Il sollicite, dans sa déclaration d’appel, la réformation de l’ordonnance et la fin de la rétention. A cette fin, il soulève :
— l’insuffisance de motivation.
— la violation de l’article huit de la CEDH,
— l’absence de menaces pour l’ordre public,
— l’erreur manifeste d’appréciation,
Les parties ont été convoquées en vue de l’audience.
A l’audience, le conseil de M. [Z] [L] n’a pas soutenu les moyens développés dans la déclaration d’appel, à l’exception de la demande d’assignation à résidence.
Le préfet n’a pas comparu mais a fait adresser des observations écrites selon lesquelles il s’est opposé aux moyens soulevés et a demandé la confirmation de la décision entreprise.

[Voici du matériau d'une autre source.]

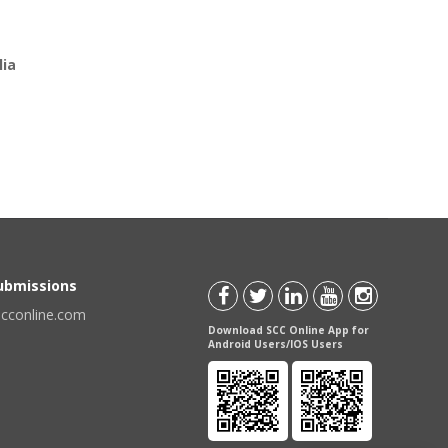
lia
Submissions
scconline.com
Download SCC Online App for
Android Users/IOS Users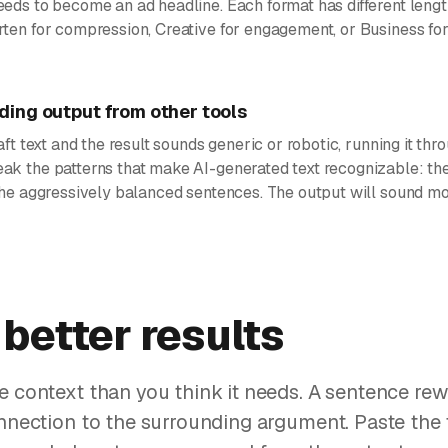
eeds to become an ad headline. Each format has different lengt
rten for compression, Creative for engagement, or Business for
ing output from other tools
aft text and the result sounds generic or robotic, running it thr
ak the patterns that make AI-generated text recognizable: the
 the aggressively balanced sentences. The output will sound mo
 better results
e context than you think it needs. A sentence rew
onnection to the surrounding argument. Paste the 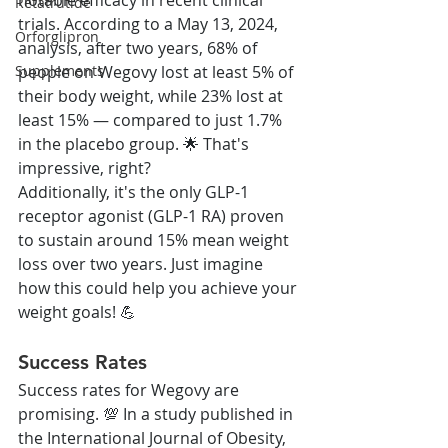
Retatrutide
trials. According to a May 13, 2024, 
Orforglipron
analysis, after two years, 68% of 
people on Wegovy lost at least 5% of 
Supplements
their body weight, while 23% lost at 
least 15% — compared to just 1.7% 
in the placebo group. 🌟 That's 
impressive, right?
Additionally, it's the only GLP-1 
receptor agonist (GLP-1 RA) proven 
to sustain around 15% mean weight 
loss over two years. Just imagine 
how this could help you achieve your 
weight goals! 💪
Success Rates
Success rates for Wegovy are 
promising. 💯 In a study published in 
the International Journal of Obesity, 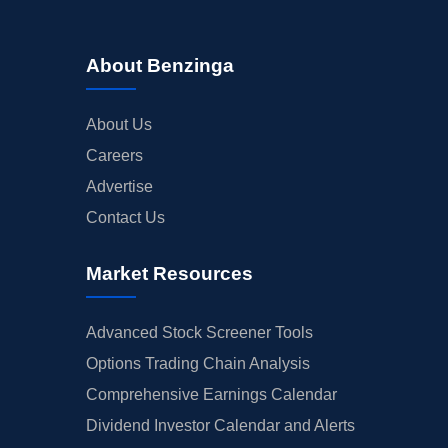
About Benzinga
About Us
Careers
Advertise
Contact Us
Market Resources
Advanced Stock Screener Tools
Options Trading Chain Analysis
Comprehensive Earnings Calendar
Dividend Investor Calendar and Alerts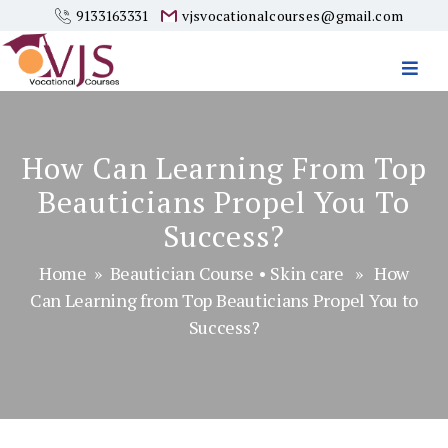
9133163331
vjsvocationalcourses@gmail.com
Vjs
Vocational
Courses
How Can Learning From Top
Beauticians Propel You To
Success?
Home
»
Beautician Course
•
Skin care
» How
Can Learning from Top Beauticians Propel You to
Success?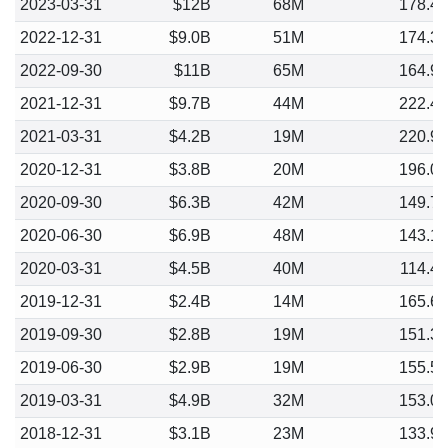
2023-03-31
$12B
68M
178.4
2022-12-31
$9.0B
51M
174.3
2022-09-30
$11B
65M
164.9
2021-12-31
$9.7B
44M
222.4
2021-03-31
$4.2B
19M
220.9
2020-12-31
$3.8B
20M
196.0
2020-09-30
$6.3B
42M
149.7
2020-06-30
$6.9B
48M
143.1
2020-03-31
$4.5B
40M
114.4
2019-12-31
$2.4B
14M
165.6
2019-09-30
$2.8B
19M
151.3
2019-06-30
$2.9B
19M
155.5
2019-03-31
$4.9B
32M
153.0
2018-12-31
$3.1B
23M
133.9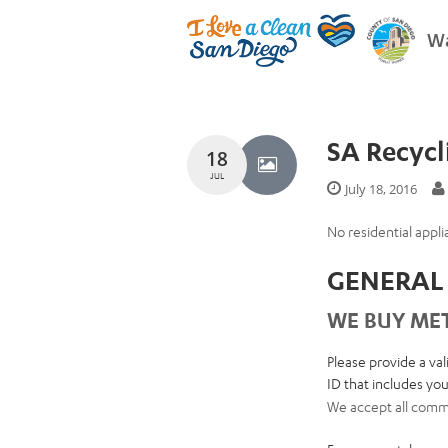
Wa
SA Recycl
18
JUL
July 18, 2016
No residential appli
GENERAL 
WE BUY MET
Please provide a val
ID that includes your
We accept all commo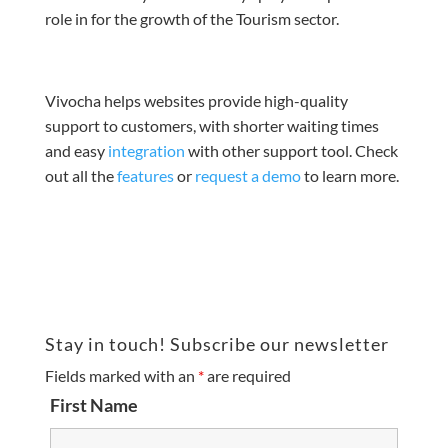
role in for the growth of the Tourism sector.
Vivocha helps websites provide high-quality
support to customers, with shorter waiting times
and easy
integration
with
other support tool
. Check
out all the
features
or
request a demo
to learn more.
Stay in touch! Subscribe our newsletter
Fields marked with an
*
are required
First Name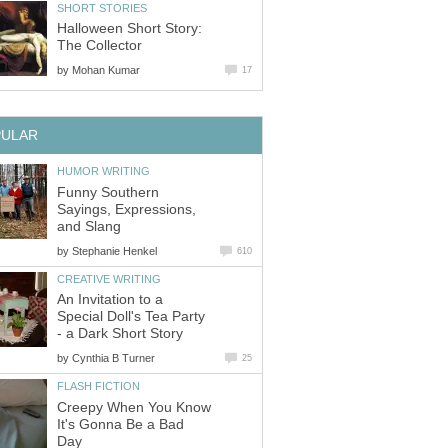
SHORT STORIES
Halloween Short Story:
The Collector
by
Mohan Kumar
17
PULAR
HUMOR WRITING
Funny Southern
Sayings, Expressions,
and Slang
by
Stephanie Henkel
610
CREATIVE WRITING
An Invitation to a
Special Doll's Tea Party
- a Dark Short Story
by
Cynthia B Turner
25
FLASH FICTION
Creepy When You Know
It's Gonna Be a Bad
Day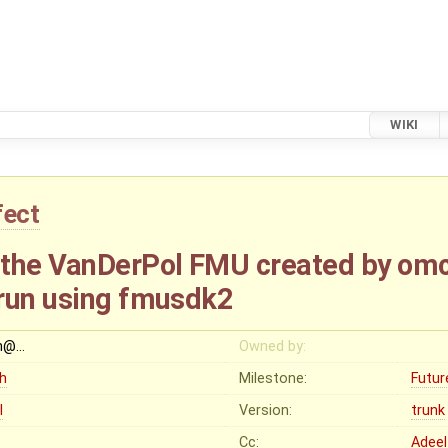
WIKI
fect
 the VanDerPol FMU created by om
run using fmusdk2
h@…
Owned by:
gh
Milestone:
Futur
I
Version:
trunk
Cc:
Adeel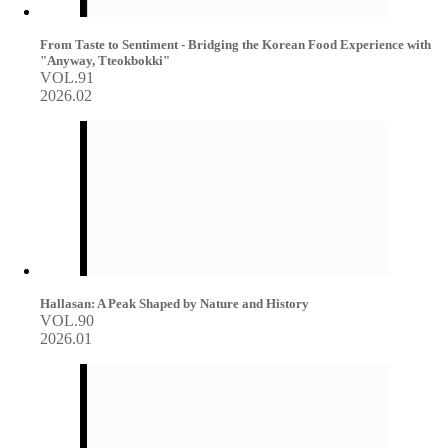
From Taste to Sentiment - Bridging the Korean Food Experience with
"Anyway, Tteokbokki"
VOL.91
2026.02
Hallasan: A Peak Shaped by Nature and History
VOL.90
2026.01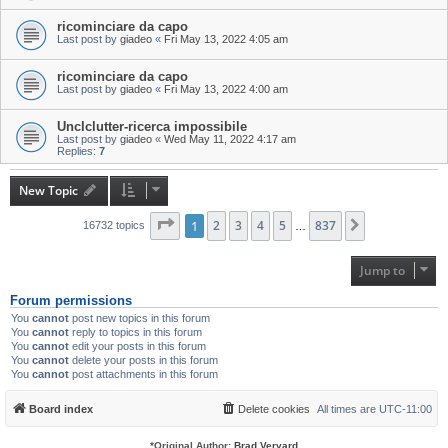
ricominciare da capo
Last post by
giadeo
«
Fri May 13, 2022 4:05 am
ricominciare da capo
Last post by
giadeo
«
Fri May 13, 2022 4:00 am
Unclclutter-ricerca impossibile
Last post by
giadeo
«
Wed May 11, 2022 4:17 am
Replies:
7
New Topic
Page
1
1
of
2
837
3
4
5
837
Next
16732 topics
…
Jump to
Forum permissions
You
cannot
post new topics in this forum
You
cannot
reply to topics in this forum
You
cannot
edit your posts in this forum
You
cannot
delete your posts in this forum
You
cannot
post attachments in this forum
Board index
Delete cookies
All times are
UTC-11:00
*
Original Author:
Brad Veryard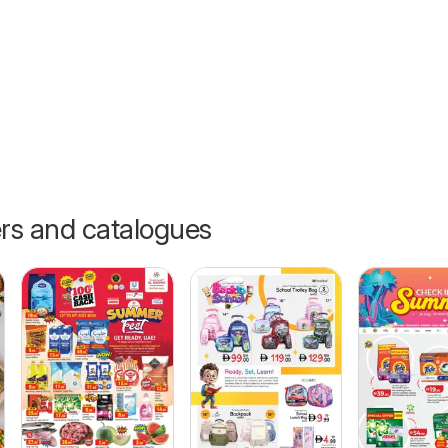
ers and catalogues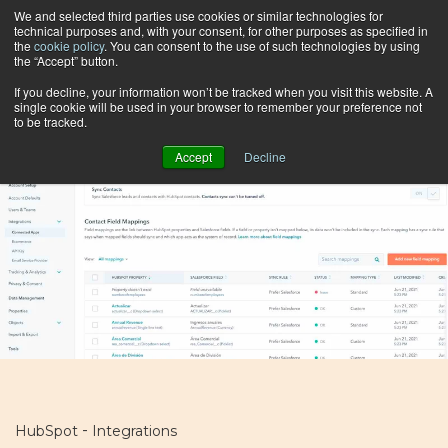
We and selected third parties use cookies or similar technologies for
technical purposes and, with your consent, for other purposes as specified in
the
cookie policy
. You can consent to the use of such technologies by using
the “Accept” button.
Browse by topic
If you decline, your information won’t be tracked when you visit this website. A
single cookie will be used in your browser to remember your preference not
to be tracked.
Accept
Decline
-
HubSpot
Integrations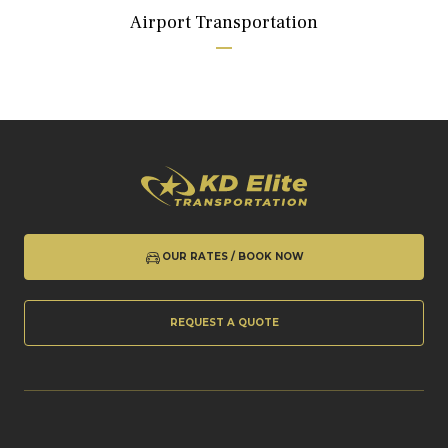
Airport Transportation
OUR RATES / BOOK NOW
REQUEST A QUOTE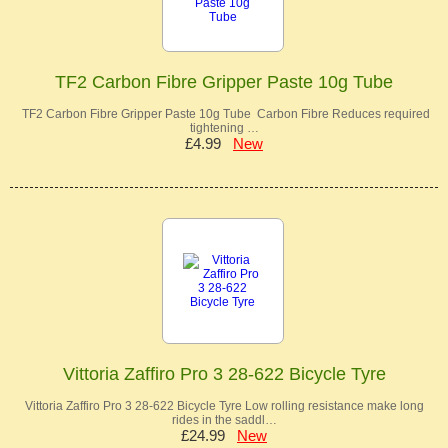
TF2 Carbon Fibre Gripper Paste 10g Tube
TF2 Carbon Fibre Gripper Paste 10g Tube Carbon Fibre Reduces required
tightening …
£4.99
New
Vittoria Zaffiro Pro 3 28-622 Bicycle Tyre
Vittoria Zaffiro Pro 3 28-622 Bicycle Tyre Low rolling resistance make long
rides in the saddl…
£24.99
New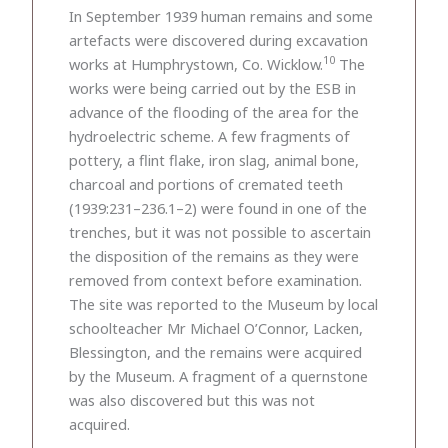
In September 1939 human remains and some
artefacts were discovered during excavation
10
works at Humphrystown, Co. Wicklow.
The
works were being carried out by the ESB in
advance of the flooding of the area for the
hydroelectric scheme. A few fragments of
pottery, a flint flake, iron slag, animal bone,
charcoal and portions of cremated teeth
(1939:231–236.1–2) were found in one of the
trenches, but it was not possible to ascertain
the disposition of the remains as they were
removed from context before examination.
The site was reported to the Museum by local
schoolteacher Mr Michael O’Connor, Lacken,
Blessington, and the remains were acquired
by the Museum. A fragment of a quernstone
was also discovered but this was not
acquired.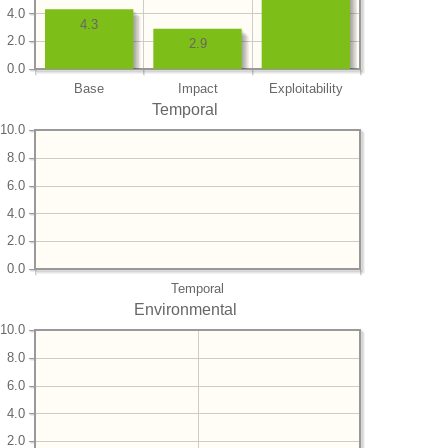
4.0
4.3
2.0
2.9
0.0
Base
Impact
Exploitability
Temporal
10.0
8.0
6.0
4.0
2.0
0.0
Temporal
Environmental
10.0
8.0
6.0
4.0
2.0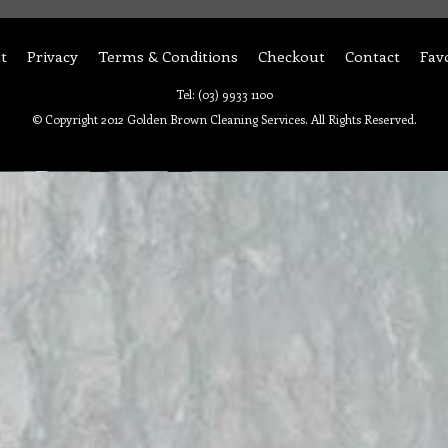
t
Privacy
Terms & Conditions
Checkout
Contact
Fav
Tel: (03) 9933 1100
© Copyright 2012 Golden Brown Cleaning Services. All Rights Reserved.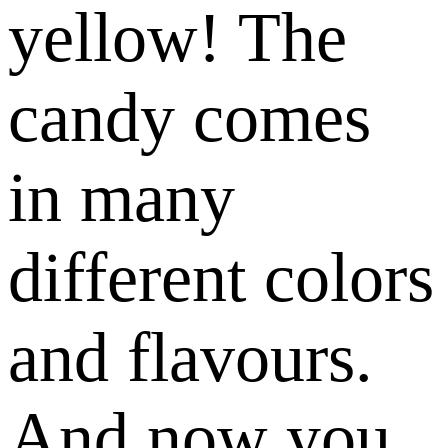
yellow! The
candy comes
in many
different colors
and flavours.
And now you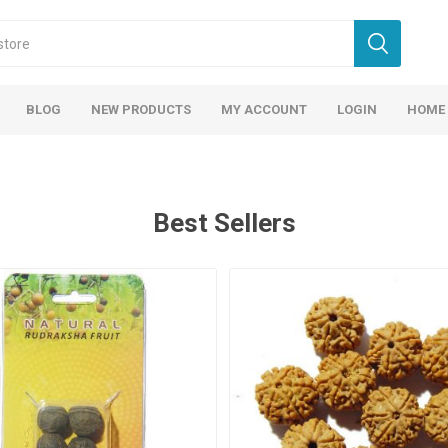
BLOG
NEW PRODUCTS
MY ACCOUNT
LOGIN
HOME
Best Sellers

M. [Z] [L] a indiqué qu’il souhaitait rentrer au Maroc avec sa compagne enceinte et pouvoir organiser ce départ. Il a ajouté vouloir ensuite revenir en France dans de bonnes conditions.
SUR CE,
Sur la recevabilité de l’appel
En vertu de l’article R 743-10 du code de l’entrée et du séjour des étrangers et du droit d’asile, l’ordonnance du magistrat du siège du tribunal judiciaire est susceptible d’appel devant le premier président dans les 24 heures de son prononcé, ce délai courant à compter de sa notification à l’étranger lorsque celui-ci n’assiste pas à l’audience. Le délai ainsi prévu est calculé et prorogé conformément aux articles 640 et 642 du code de procédure civile.
L’article R 743-11 du même code prévoit qu’à peine d’irrecevabilité, la déclaration d’appel est motivée.
En l’espèce, l’appel a été interjeté dans les délais légaux et il est motivé. Il doit être déclaré recevable.
Sur la motivation de l’arrêté de placement :
L’article 741-6 du code de l’entrée et du séjour des étrangers et du droit d’asile prévoit que la décision de placement en rétention est écrite et motivée.
Le préfet n’est pas tenu dans sa motivation de faire état de tous les éléments de la situation personnelle de l’intéressé dès lors que les motifs positifs qu’il retient suffisent à justifier le placement en rétention.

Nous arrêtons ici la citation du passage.